(Transcribed page contents)

══════════════════════════════

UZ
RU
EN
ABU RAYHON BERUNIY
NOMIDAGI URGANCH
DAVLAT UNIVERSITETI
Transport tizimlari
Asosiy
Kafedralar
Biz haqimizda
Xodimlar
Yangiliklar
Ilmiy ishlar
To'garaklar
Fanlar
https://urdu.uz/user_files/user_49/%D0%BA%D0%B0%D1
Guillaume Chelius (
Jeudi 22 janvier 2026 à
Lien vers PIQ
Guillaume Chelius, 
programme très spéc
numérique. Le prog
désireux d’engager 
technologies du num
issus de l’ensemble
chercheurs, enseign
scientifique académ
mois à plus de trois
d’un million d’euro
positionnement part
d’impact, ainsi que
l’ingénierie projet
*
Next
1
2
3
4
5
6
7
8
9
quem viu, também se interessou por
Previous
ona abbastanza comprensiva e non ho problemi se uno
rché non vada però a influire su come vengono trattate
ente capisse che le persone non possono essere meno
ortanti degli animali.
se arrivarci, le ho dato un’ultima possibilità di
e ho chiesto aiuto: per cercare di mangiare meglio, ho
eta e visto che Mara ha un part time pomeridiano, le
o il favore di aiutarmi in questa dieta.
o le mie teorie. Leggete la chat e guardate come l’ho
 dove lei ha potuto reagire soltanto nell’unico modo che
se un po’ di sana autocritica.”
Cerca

══════════════════════════════

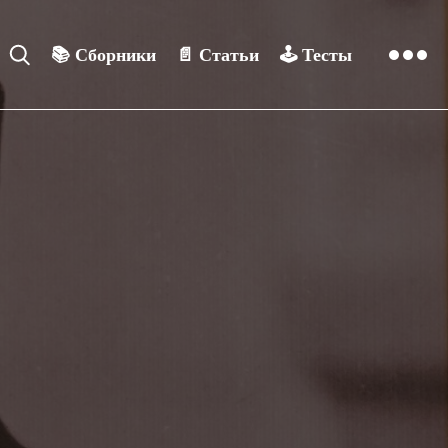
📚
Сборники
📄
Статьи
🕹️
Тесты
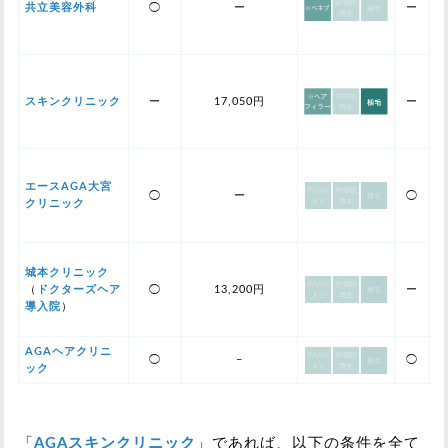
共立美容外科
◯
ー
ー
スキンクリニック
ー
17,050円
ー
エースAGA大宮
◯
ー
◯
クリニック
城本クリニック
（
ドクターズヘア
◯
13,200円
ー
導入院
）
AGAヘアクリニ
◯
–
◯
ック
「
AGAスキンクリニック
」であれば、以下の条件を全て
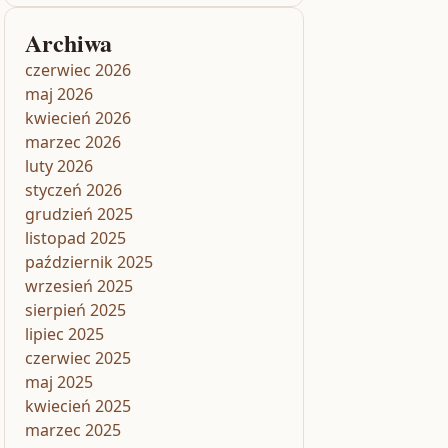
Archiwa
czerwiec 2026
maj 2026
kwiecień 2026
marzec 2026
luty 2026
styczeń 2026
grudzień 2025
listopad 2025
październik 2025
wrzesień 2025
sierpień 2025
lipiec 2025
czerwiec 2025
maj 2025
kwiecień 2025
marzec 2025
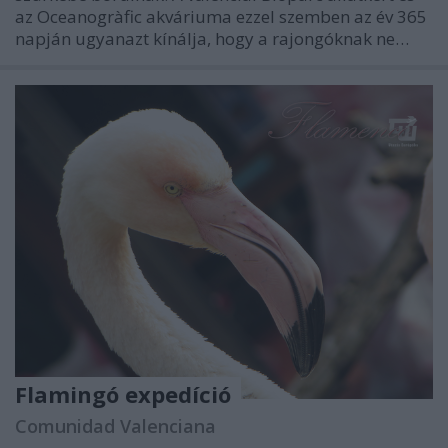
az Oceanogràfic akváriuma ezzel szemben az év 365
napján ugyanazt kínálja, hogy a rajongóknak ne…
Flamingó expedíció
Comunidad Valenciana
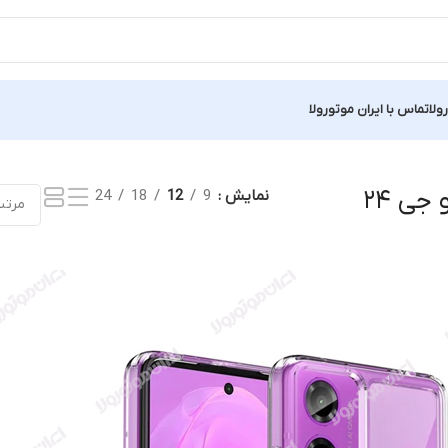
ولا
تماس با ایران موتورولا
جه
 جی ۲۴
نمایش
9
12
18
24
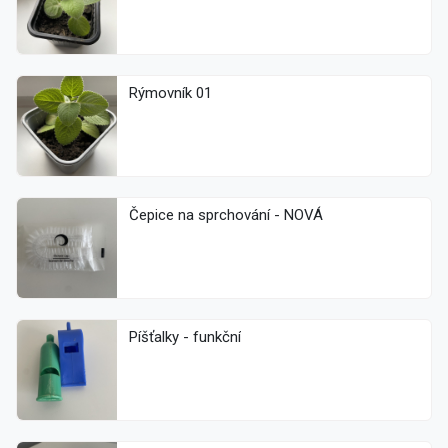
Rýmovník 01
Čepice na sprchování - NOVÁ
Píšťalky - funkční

══════════════════════════════

Activity: One stretch of the lines above is wanted, from the line that contains "Transport tizimlari" through the line that contains "o le mie teorie.". Output it exactly.

Task answer:
Transport tizimlari
Asosiy
Kafedralar
Biz haqimizda
Xodimlar
Yangiliklar
Ilmiy ishlar
To'garaklar
Fanlar
https://urdu.uz/user_files/user_49/%D0%BA%D0%B0%D1
Guillaume Chelius (
Jeudi 22 janvier 2026 à
Lien vers PIQ
Guillaume Chelius, 
programme très spéc
numérique. Le prog
désireux d’engager 
technologies du num
issus de l’ensemble
chercheurs, enseign
scientifique académ
mois à plus de trois
d’un million d’euro
positionnement part
d’impact, ainsi que
l’ingénierie projet
*
Next
1
2
3
4
5
6
7
8
9
quem viu, também se interessou por
Previous
ona abbastanza comprensiva e non ho problemi se uno
rché non vada però a influire su come vengono trattate
ente capisse che le persone non possono essere meno
ortanti degli animali.
se arrivarci, le ho dato un’ultima possibilità di
e ho chiesto aiuto: per cercare di mangiare meglio, ho
eta e visto che Mara ha un part time pomeridiano, le
o il favore di aiutarmi in questa dieta.
o le mie teorie. Leggete la chat e guardate come l’ho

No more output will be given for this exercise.